North Carolina Medicaid Coverage for Metformin
North Carolina Medicaid (NC Tracks / Carolina Cares) covers metformin for type 2 diabetes without prior authorization on the standard preferred drug list. The drug is Tier 1 on most NC commercial formularies as well. [15]
Metformin is not covered by NC Medicaid for a prediabetes-only indication. That is a meaningful restriction: the Diabetes Prevention Program Outcomes Study (DPPOS) showed metformin reduced progression from prediabetes to type 2 diabetes by 31% over 10 years in the lifestyle group (N=3,234) [4], but NC Medicaid has not added prediabetes as a covered indication. Patients with prediabetes paying out of pocket face a cash cost of $4, $10/month at most NC retail pharmacies.
NC Health Choice (the state's CHIP program) covers metformin for children aged 10 and older with a type 2 diabetes diagnosis. The FDA pediatric indication aligns with that age threshold. [1]
For patients with commercial insurance, prior authorization for metformin is rare because the drug sits on virtually every Tier 1 formulary. If a PA is somehow triggered, the documentation typically required includes: an HbA1c ≥6.5% or a fasting glucose ≥126 mg/dL on two separate occasions, prescriber attestation that the patient has type 2 diabetes, and a note that first-line lifestyle intervention was attempted or is concurrent. [16]
Transferring a Metformin Prescription to North Carolina
Moving to North Carolina with an existing metformin prescription is straightforward. Metformin is a non-controlled medication, so federal and NC law place no special barriers on transfers between states. [17]
Retail pharmacy transfer. Any NC pharmacist can contact your previous out-of-state pharmacy and transfer an active, refillable metformin prescription. NC General Statute 90-85.3 governs pharmacy practice and does not restrict interstate transfers for non-scheduled drugs. [18]
Mail-order continuation. If you used a 90-day mail-order supply, most PBM mail-order pharmacies (Express Scripts, CVS Caremark, OptumRx) are licensed to ship to NC addresses. Verify your plan's in-network mail-order vendor ships to your new NC zip code before assuming continuity.
Telehealth re-establishment. If your previous prescriber is not licensed in NC, you will need a new clinical encounter with an NC-licensed provider. A telehealth visit is the fastest path. With existing labs in hand, prescribing at the end of that visit is standard.
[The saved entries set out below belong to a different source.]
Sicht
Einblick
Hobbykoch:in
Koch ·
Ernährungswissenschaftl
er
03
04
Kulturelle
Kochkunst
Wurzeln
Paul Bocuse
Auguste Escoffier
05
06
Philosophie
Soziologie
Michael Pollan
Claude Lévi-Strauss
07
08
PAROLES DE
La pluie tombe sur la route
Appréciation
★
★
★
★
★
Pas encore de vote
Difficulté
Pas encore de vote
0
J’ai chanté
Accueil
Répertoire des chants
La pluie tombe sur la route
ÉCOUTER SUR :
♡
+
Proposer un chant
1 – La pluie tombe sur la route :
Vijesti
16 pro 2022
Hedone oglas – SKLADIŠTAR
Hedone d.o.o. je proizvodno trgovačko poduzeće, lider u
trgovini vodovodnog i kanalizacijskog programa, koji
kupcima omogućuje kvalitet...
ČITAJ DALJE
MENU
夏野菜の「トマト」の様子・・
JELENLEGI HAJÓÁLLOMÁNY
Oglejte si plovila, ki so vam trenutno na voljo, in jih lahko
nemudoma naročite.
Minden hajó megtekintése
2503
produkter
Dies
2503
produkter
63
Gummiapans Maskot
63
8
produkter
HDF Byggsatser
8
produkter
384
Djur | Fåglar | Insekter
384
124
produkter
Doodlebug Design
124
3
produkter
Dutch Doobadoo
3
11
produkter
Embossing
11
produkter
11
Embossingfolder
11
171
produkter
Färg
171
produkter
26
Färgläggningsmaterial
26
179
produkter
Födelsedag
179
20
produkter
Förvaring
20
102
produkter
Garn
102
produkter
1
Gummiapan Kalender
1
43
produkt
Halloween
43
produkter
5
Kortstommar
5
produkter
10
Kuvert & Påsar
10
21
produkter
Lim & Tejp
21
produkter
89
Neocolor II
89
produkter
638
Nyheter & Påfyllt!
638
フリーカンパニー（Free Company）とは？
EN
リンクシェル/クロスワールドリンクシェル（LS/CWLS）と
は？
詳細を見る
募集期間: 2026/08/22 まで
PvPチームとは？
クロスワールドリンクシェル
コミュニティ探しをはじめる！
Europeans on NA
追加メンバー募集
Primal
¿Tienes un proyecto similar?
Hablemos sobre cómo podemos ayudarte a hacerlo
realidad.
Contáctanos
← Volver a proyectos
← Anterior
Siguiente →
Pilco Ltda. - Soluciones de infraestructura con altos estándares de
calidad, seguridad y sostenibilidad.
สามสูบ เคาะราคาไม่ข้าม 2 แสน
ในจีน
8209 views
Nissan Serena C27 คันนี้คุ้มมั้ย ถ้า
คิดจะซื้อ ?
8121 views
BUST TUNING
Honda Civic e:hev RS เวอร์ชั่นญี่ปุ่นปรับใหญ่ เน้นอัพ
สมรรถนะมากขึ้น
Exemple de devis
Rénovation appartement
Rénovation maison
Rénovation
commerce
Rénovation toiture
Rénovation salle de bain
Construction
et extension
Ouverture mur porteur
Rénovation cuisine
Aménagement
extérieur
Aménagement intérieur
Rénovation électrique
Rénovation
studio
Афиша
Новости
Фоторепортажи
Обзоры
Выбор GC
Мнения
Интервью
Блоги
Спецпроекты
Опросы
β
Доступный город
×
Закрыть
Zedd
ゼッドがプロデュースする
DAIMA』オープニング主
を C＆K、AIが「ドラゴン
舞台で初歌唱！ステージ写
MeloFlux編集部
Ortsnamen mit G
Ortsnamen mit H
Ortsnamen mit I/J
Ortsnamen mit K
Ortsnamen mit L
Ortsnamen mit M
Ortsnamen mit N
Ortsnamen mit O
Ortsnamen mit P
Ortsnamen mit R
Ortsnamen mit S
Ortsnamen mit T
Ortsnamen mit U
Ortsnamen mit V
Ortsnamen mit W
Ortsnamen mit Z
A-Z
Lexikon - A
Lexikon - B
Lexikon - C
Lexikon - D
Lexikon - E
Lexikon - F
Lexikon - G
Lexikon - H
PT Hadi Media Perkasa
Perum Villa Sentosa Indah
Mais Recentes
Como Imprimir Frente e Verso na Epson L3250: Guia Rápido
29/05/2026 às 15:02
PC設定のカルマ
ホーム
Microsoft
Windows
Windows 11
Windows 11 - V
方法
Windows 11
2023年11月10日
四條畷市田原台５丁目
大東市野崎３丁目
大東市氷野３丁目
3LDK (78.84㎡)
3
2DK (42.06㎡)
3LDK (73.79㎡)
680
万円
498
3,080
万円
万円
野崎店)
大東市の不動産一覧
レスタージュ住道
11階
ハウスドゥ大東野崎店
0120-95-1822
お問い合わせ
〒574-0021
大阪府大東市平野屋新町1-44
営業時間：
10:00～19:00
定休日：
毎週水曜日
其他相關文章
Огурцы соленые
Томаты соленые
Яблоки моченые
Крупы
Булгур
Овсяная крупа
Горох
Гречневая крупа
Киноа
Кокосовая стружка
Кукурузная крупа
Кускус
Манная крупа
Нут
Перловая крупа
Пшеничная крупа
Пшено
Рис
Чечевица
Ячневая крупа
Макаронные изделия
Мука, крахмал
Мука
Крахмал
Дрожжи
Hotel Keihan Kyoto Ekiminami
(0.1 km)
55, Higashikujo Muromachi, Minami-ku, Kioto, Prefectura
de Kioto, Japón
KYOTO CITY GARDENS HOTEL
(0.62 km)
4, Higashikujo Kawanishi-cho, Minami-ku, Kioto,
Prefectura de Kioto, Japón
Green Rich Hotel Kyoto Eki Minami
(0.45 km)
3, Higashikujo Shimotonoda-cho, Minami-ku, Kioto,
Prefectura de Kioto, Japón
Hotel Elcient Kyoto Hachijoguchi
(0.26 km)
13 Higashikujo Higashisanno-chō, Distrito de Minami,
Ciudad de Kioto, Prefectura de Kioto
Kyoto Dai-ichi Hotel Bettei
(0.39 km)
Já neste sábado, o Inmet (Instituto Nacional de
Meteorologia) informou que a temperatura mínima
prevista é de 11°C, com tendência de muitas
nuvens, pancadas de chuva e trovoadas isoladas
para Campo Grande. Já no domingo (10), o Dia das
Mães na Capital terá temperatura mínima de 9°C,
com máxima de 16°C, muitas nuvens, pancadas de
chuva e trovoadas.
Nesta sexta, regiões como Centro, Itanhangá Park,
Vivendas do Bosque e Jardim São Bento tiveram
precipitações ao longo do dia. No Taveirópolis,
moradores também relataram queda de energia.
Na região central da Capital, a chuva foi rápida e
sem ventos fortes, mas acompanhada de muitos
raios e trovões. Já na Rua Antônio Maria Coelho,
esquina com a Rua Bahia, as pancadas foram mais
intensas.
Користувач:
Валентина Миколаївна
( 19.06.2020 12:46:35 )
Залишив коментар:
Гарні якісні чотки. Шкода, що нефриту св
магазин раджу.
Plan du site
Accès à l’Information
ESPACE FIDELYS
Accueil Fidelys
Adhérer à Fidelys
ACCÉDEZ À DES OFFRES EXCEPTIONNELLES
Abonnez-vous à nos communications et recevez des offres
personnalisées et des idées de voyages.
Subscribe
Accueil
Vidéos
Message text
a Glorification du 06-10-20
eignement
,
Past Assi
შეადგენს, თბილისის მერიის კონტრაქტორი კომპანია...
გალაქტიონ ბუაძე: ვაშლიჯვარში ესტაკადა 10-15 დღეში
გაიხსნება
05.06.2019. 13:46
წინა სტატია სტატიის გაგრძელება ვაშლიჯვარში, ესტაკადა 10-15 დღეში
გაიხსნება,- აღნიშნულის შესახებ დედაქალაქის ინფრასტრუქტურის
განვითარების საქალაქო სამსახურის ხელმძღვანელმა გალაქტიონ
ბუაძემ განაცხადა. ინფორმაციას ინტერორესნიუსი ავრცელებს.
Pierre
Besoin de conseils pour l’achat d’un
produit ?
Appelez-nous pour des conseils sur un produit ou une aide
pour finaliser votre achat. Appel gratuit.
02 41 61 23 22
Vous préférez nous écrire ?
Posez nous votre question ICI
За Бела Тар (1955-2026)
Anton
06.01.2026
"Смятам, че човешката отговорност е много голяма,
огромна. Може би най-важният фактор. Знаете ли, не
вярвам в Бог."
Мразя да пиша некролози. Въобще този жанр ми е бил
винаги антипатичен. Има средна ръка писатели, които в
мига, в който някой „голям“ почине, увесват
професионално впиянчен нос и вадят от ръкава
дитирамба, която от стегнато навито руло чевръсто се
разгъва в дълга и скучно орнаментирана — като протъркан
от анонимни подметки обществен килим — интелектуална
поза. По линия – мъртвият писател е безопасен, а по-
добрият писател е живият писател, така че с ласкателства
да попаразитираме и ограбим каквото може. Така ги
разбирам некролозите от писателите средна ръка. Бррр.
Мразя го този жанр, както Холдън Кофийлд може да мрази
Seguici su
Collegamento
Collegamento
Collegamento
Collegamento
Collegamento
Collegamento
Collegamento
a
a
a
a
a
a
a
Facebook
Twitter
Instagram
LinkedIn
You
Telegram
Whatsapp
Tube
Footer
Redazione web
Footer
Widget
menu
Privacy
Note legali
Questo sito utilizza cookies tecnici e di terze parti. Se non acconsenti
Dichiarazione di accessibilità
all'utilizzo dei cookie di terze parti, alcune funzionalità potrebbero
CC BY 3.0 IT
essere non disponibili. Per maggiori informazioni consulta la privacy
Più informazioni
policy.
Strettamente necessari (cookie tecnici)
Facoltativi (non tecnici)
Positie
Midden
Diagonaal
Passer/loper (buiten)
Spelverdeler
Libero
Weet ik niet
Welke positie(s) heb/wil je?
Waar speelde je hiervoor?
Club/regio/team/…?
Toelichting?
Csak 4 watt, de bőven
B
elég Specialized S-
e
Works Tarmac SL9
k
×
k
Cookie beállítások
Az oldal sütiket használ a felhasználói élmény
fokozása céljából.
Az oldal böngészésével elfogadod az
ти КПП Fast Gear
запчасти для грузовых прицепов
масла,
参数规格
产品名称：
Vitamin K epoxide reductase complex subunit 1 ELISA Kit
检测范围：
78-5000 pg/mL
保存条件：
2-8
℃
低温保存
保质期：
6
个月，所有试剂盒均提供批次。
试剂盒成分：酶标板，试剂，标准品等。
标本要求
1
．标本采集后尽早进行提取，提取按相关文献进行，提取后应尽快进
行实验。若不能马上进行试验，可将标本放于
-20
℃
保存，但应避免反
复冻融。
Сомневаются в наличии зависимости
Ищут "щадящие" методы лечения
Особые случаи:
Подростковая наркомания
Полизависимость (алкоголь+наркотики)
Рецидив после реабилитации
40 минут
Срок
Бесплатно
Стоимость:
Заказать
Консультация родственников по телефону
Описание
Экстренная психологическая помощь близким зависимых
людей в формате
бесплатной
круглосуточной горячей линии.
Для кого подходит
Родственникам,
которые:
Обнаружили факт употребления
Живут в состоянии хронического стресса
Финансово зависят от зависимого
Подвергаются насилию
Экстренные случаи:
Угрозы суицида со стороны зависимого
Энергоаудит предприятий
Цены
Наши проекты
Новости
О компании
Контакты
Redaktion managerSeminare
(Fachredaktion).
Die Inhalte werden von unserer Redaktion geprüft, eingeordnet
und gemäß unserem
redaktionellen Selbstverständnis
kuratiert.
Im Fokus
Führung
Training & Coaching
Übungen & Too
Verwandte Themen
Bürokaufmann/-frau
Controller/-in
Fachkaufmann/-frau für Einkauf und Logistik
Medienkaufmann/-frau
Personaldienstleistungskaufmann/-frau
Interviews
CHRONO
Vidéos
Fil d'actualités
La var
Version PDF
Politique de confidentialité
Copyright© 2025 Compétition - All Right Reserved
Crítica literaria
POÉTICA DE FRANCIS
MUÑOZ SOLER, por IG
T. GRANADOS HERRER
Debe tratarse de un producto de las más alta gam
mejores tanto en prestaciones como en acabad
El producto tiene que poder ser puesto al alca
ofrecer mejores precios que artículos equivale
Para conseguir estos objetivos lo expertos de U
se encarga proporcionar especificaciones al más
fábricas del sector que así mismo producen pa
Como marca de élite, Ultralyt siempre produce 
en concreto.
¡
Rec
Most NC telehealth platforms can complete intake, clinical review, and e-prescribe within 24 to 48 hours.
What you need for a smooth transfer: Your current prescription bottle (with NDC, dose, prescriber NPI), your most recent lab results, and your NC insurance card or preferred cash-pay pharmacy location.
503A Compounding Pharmacies in North Carolina
Licensed 503A compounding pharmacies in North Carolina may prepare metformin in non-standard forms, including custom-strength capsules, transdermal preparations, or combination formulations not commercially available. [19] The NC Board of Pharmacy licenses all 503A operations, and the compounded product must be prepared based on a valid patient-specific prescription from a licensed NC prescriber. [20]
Common reasons a patient or prescriber might request compounded metformin include:
- Allergy or intolerance to excipients (dyes, fillers) in commercially available tablets
- Extended-release formulations at doses not commercially stocked
- Combination with berberine or other nutraceuticals in a single capsule (prescriber discretion required)
The FDA regulates 503A pharmacies differently from 503B outsourcing facilities. A 503A pharmacy fills patient-specific prescriptions; a 503B facility can produce larger batch quantities for office use. For individual metformin prescriptions, 503A is the relevant category in NC. [19]
Compounded metformin is not interchangeable with FDA-approved finished dosage forms on insurance claims. Cash-pay pricing varies by formulation but generally runs $30, $80/month depending on the NC pharmacy and preparation type.
Metformin Dosing and Titration in North Carolina Prescribing Practice
Standard prescribing in NC follows the FDA label and ADA guidelines. [1][3] Prescribers typically start at 500 mg once or twice daily with meals to reduce GI side effects, then titrate by 500 mg per week as tolerated.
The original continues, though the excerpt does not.